Jede Körperzelle eines Organismus enthält im Erbmolekül DNA ein identisches genetisches Inventar. Allerdings sind in jeder Zelle nur die Gene aktiv, die von der Zelle benötigt werden – in Muskelzellen etwa läuft ein anderes Programm ab als in Nervenzellen. Welche Gene wann und wo aktiv sind, wird über chemische Modifizierungen reguliert – sogenannte epigenetische Signalwege, mit denen die Zelle auch auf Umwelteinflüsse reagieren kann. „Störungen in diesen Signalwegen können unter anderem Krankheiten wie Krebs und Alzheimer auslösen“, sagt der LMU-Biologe Professor Peter Becker, dem es nun mit seinem Doktoranden Christian Feller gelang, alle an einem wichtigen epigenetischen Signalweg – der sogenannten Histon-Acetylierung – beteiligten Enzyme zu charakterisieren. Darüber berichten die Wissenschaftler im renommierten Journal Molecular Cell.
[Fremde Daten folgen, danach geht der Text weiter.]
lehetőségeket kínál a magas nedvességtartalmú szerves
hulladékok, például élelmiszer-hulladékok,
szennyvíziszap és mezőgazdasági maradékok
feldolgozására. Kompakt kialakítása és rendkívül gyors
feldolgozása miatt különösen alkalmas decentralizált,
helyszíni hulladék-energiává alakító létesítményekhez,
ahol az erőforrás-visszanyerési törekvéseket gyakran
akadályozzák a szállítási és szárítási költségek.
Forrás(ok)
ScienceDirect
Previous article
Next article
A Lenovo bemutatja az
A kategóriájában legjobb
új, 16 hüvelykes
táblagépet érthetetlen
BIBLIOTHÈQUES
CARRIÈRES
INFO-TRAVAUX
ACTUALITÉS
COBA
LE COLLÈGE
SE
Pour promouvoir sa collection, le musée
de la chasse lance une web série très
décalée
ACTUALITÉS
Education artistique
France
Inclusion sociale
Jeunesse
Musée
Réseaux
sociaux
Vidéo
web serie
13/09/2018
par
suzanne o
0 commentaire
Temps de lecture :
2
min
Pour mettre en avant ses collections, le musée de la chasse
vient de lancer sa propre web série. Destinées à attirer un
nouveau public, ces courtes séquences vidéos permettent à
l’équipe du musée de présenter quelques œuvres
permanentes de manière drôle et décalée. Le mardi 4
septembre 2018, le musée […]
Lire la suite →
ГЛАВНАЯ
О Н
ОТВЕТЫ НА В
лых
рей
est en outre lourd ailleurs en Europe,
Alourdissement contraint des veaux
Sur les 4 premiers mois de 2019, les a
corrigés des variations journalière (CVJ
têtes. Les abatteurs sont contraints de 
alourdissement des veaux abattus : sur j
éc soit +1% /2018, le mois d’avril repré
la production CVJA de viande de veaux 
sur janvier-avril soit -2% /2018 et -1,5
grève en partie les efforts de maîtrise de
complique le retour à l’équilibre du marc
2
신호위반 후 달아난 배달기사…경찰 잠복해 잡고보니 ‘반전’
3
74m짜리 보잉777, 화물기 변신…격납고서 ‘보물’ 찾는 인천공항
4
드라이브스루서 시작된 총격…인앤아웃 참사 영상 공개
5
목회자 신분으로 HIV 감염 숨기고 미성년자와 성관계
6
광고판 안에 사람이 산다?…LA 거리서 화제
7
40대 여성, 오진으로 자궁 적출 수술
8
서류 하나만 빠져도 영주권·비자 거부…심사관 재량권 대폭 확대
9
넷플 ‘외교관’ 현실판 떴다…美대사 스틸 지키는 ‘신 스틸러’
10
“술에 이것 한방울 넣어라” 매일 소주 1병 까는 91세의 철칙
Die DNA ist im Zellkern dicht gepackt und in einen schützenden Mantel aus Histonproteinen eingebettet. Diese Histonproteine können durch Acetylierungen – d.h. durch Anheften von Acetylgruppen – chemisch modifiziert werden, sodass bestimmte Bereiche der DNA zugänglich und die entsprechenden Gene aktivierbar werden. „Obwohl die Histon-Acetylierung schon lange bekannt ist, wissen wir aber noch wenig darüber, an welchen Stellen entlang der Histonmoleküle Acetylierungen auftreten, wie sich verschiedene Acetylierungen zu sogenannten „Motiven“ kombinieren und wie häufig diese im Zellkern vorkommen“, erklärt Becker. Unterschiedliche Acetylierungsmotive regulieren vermutlich verschiedene epigenetische Signalwege.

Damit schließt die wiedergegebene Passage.